Filter the material below down to the lines with the word "target" and give those lines.

[Start of Attachment]

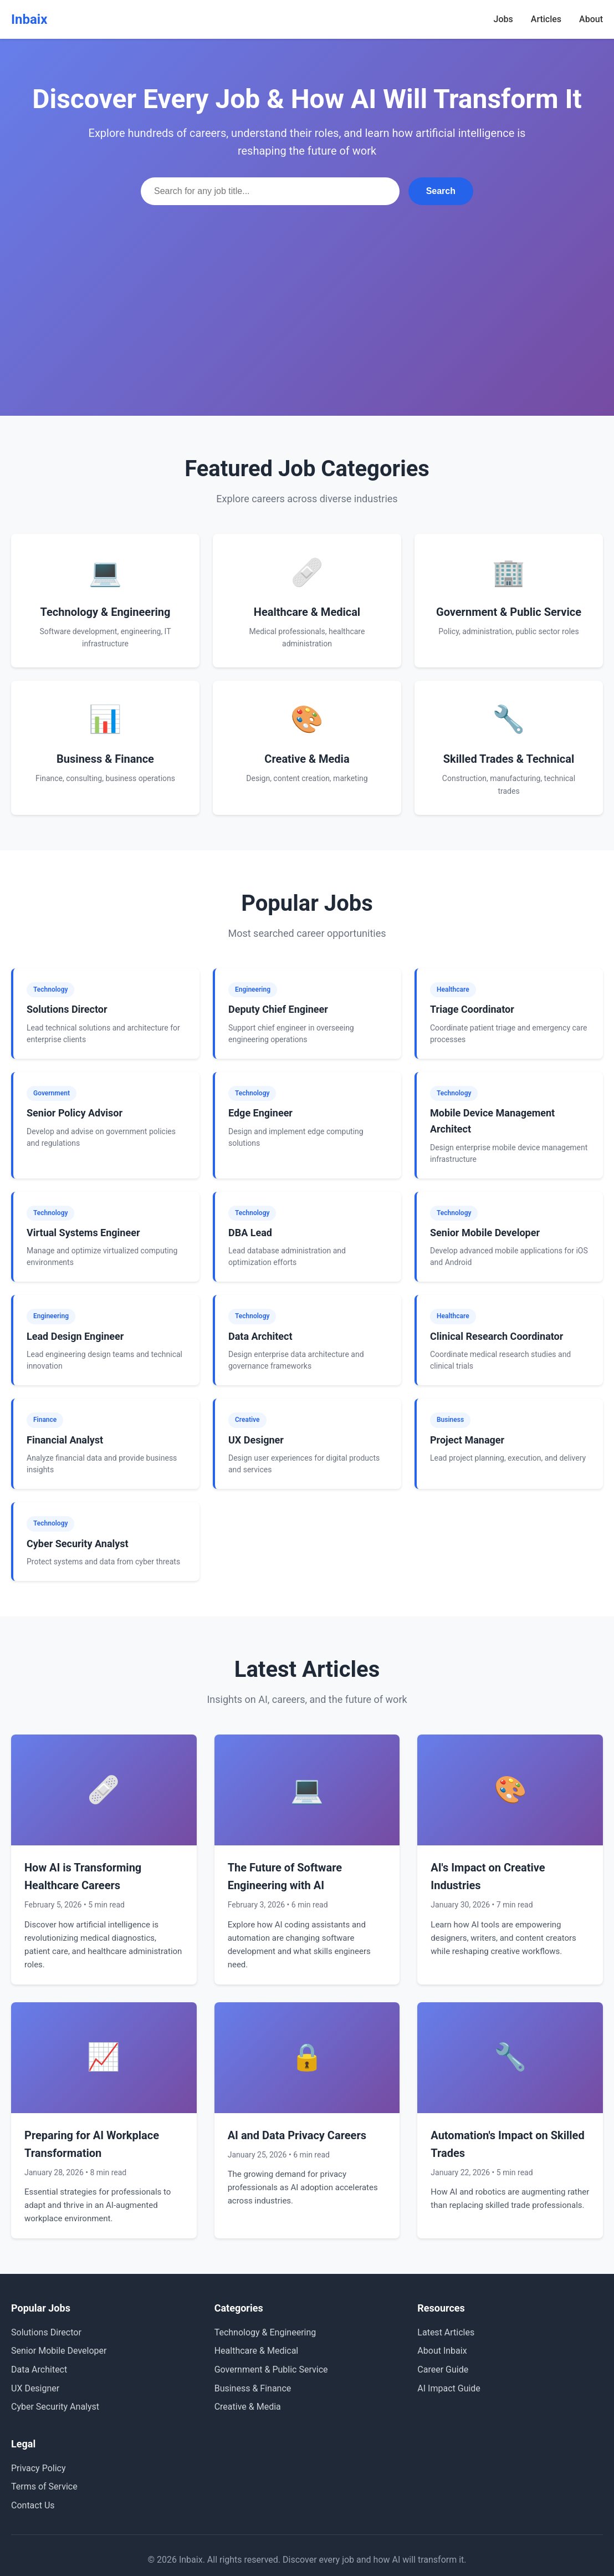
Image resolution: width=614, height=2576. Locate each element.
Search (441, 191)
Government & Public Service (271, 2369)
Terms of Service (44, 2486)
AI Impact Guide (448, 2388)
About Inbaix (442, 2350)
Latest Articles (445, 2332)
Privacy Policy (38, 2468)
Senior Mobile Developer (58, 2350)
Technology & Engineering (265, 2332)
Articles (546, 19)
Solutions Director (46, 2332)
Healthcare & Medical (256, 2350)
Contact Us (33, 2505)
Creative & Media (247, 2406)
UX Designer (35, 2388)
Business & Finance (252, 2388)
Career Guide (442, 2369)
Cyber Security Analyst (55, 2406)
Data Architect (39, 2369)
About (591, 19)
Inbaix (29, 19)
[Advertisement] (307, 288)
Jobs (503, 19)
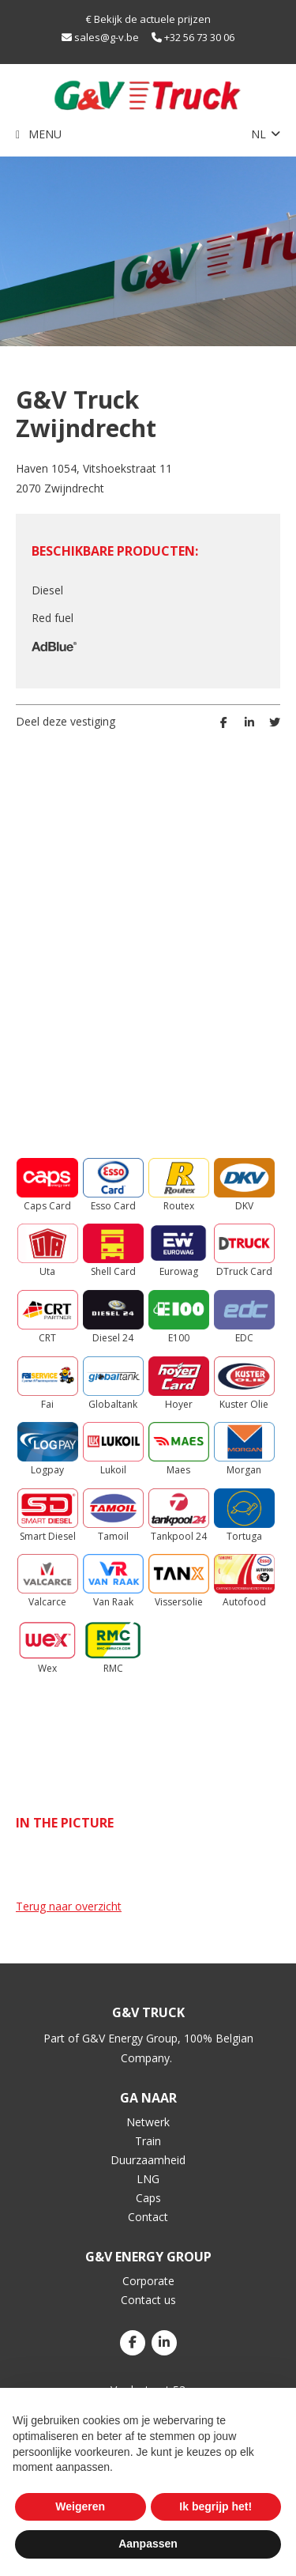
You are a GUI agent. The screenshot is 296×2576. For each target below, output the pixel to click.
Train (148, 2140)
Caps (148, 2197)
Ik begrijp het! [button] (215, 2506)
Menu (45, 133)
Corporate (148, 2280)
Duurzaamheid (148, 2159)
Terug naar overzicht (69, 1906)
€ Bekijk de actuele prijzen (148, 19)
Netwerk (148, 2121)
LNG (148, 2178)
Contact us (148, 2299)
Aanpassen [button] (148, 2543)
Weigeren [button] (80, 2506)
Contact (148, 2216)
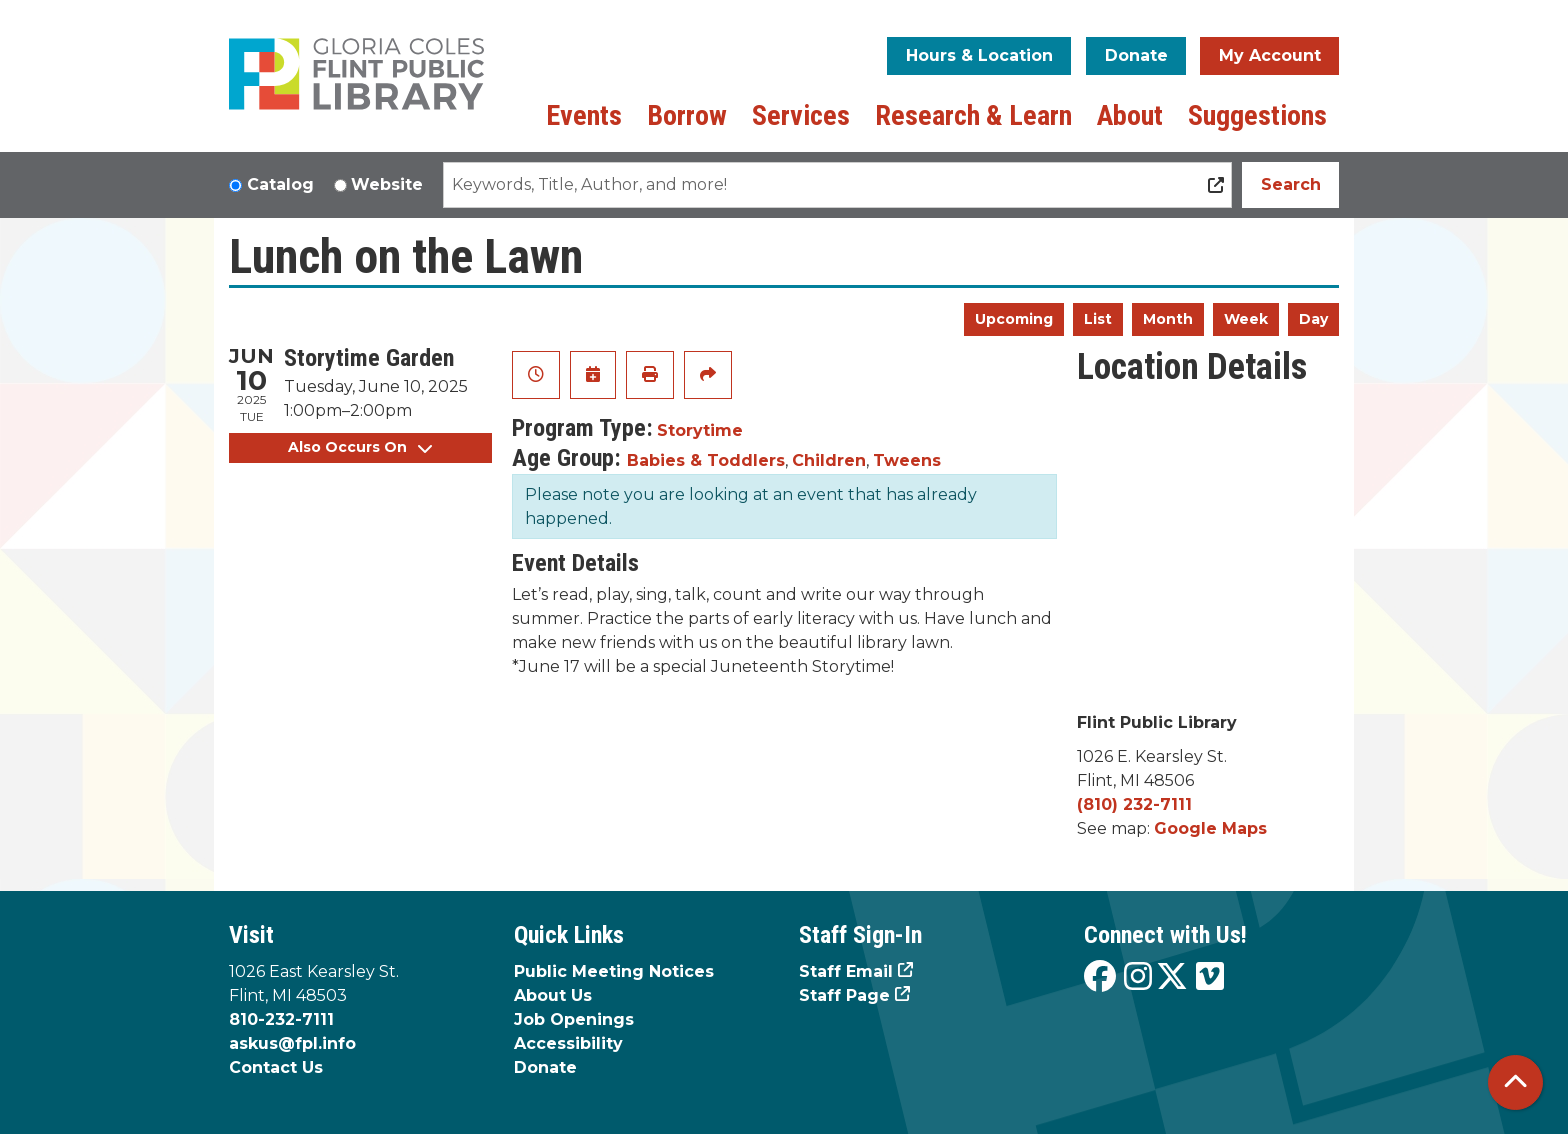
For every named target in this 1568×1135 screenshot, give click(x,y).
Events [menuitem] (584, 115)
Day (1313, 319)
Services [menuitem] (801, 115)
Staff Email (846, 971)
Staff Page (844, 995)
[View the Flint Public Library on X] (1172, 977)
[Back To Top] (1515, 1082)
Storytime (700, 430)
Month (1168, 319)
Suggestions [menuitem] (1257, 115)
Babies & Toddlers (706, 460)
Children (829, 460)
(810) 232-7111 (1134, 804)
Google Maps (1210, 828)
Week (1246, 319)
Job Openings (574, 1019)
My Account (1270, 55)
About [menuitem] (1130, 115)
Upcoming (1014, 319)
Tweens (907, 460)
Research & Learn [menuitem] (973, 115)
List (1098, 319)
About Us (553, 995)
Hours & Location (979, 55)
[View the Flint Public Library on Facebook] (1100, 977)
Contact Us (276, 1067)
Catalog (280, 184)
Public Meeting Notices (614, 971)
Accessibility (568, 1043)
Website (387, 184)
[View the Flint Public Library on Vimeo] (1210, 977)
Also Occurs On (360, 447)
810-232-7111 (281, 1019)
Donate (1136, 55)
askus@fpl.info (292, 1043)
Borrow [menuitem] (687, 115)
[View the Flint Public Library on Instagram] (1138, 977)
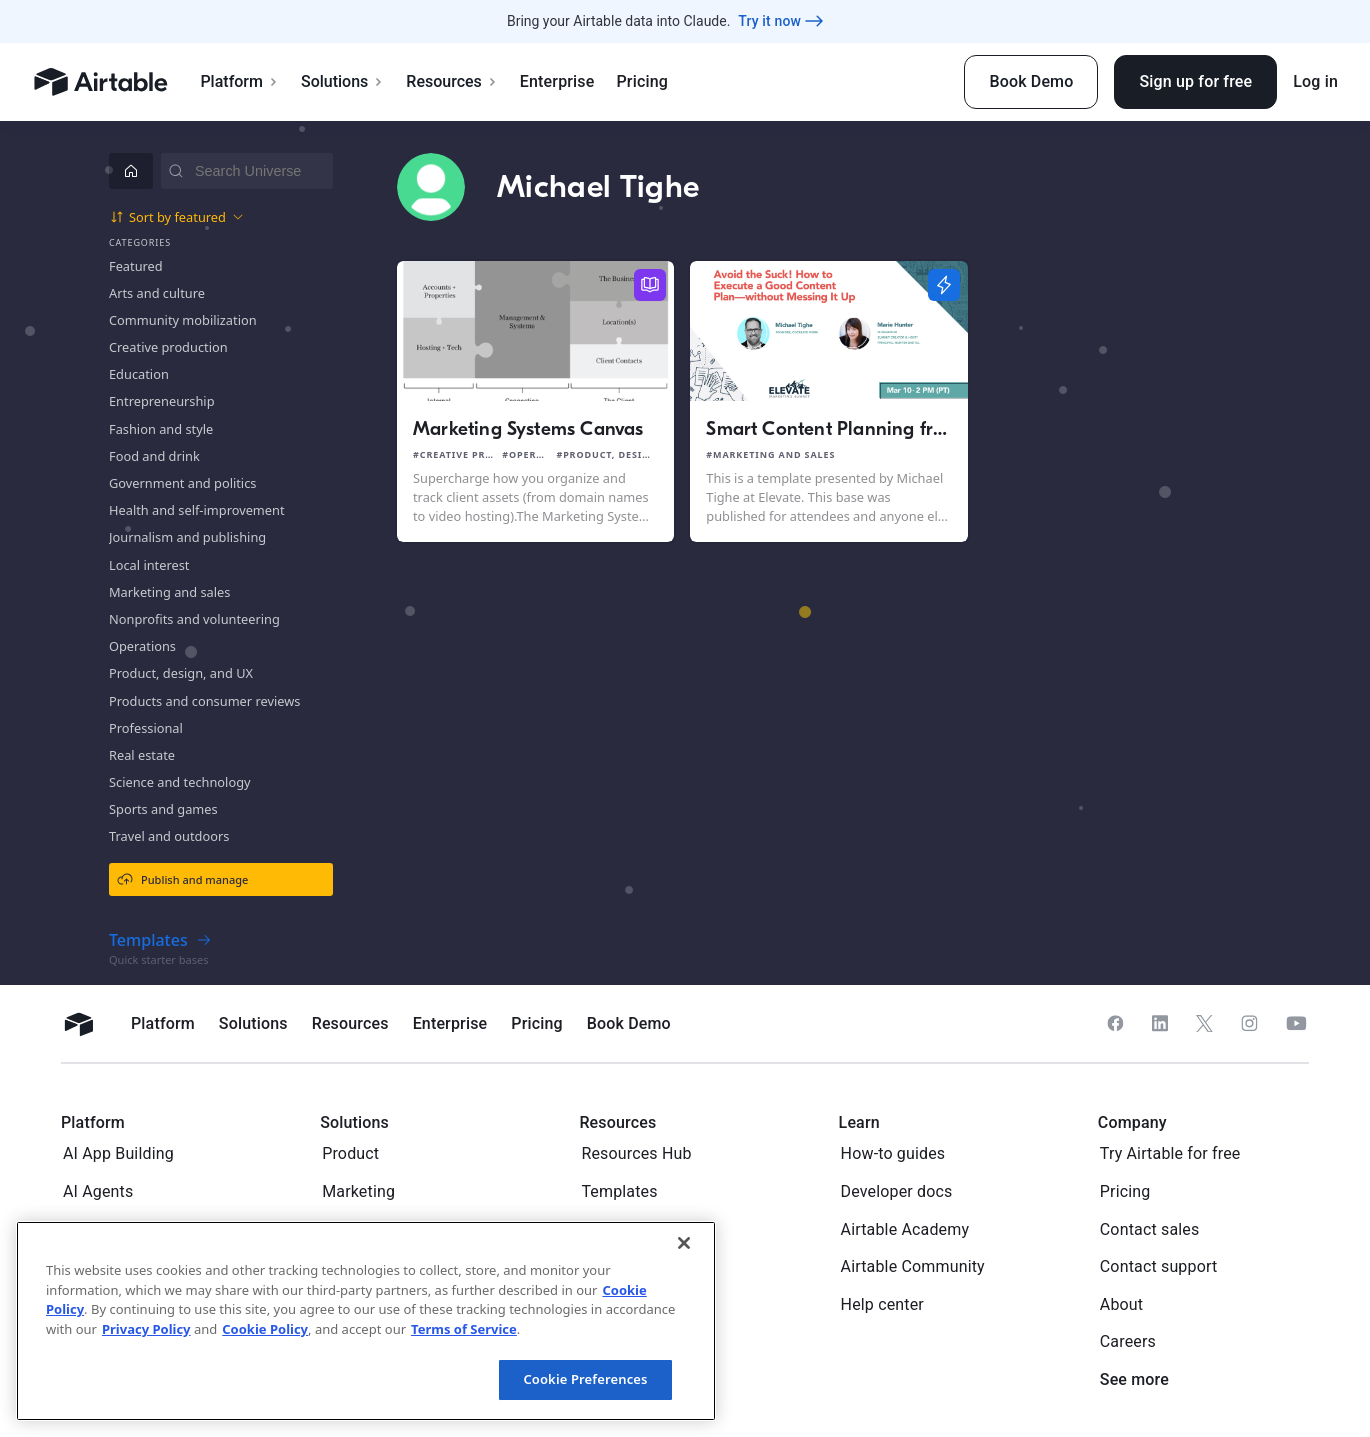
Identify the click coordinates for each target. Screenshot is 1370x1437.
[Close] (684, 1243)
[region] (366, 1321)
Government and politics (182, 483)
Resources (452, 81)
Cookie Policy (265, 1329)
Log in (1315, 81)
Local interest (149, 565)
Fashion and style (161, 429)
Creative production (168, 347)
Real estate (142, 755)
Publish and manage (182, 879)
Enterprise (557, 81)
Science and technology (180, 782)
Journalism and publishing (187, 537)
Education (139, 374)
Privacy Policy (146, 1329)
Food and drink (154, 456)
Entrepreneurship (162, 401)
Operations (142, 646)
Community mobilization (183, 320)
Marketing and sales (169, 592)
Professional (146, 728)
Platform (239, 81)
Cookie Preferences (585, 1379)
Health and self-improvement (197, 510)
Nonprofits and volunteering (194, 619)
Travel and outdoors (169, 836)
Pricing (641, 81)
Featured (136, 266)
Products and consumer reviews (204, 701)
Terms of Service (464, 1329)
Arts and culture (157, 293)
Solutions (342, 81)
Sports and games (163, 809)
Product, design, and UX (181, 673)
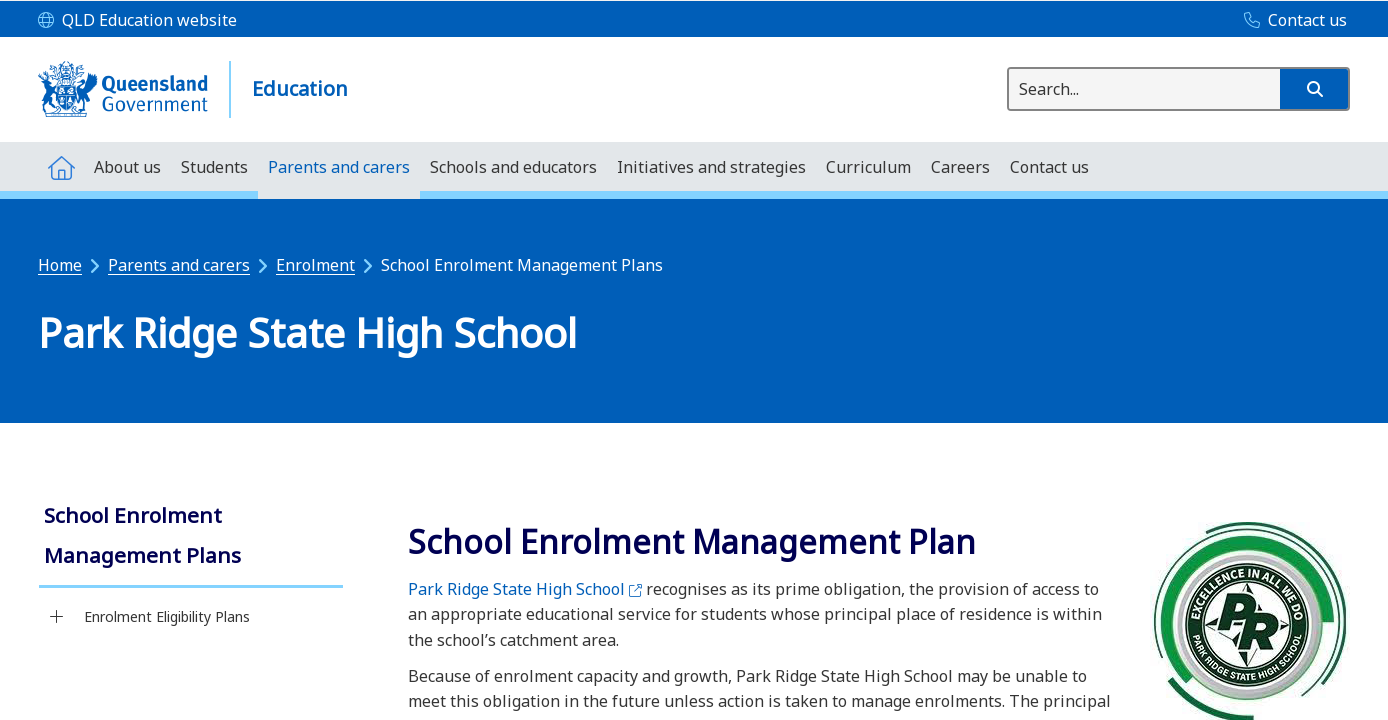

[End of Attachment]

### Result
You are a GUI agent. The screenshot is 296×2576. For each target below, output the pixel to click.
For every named target in this 1568×1135 screenshot, give click(x,y).
Identify the click coordinates for each target. Screenshot is 1370x1437.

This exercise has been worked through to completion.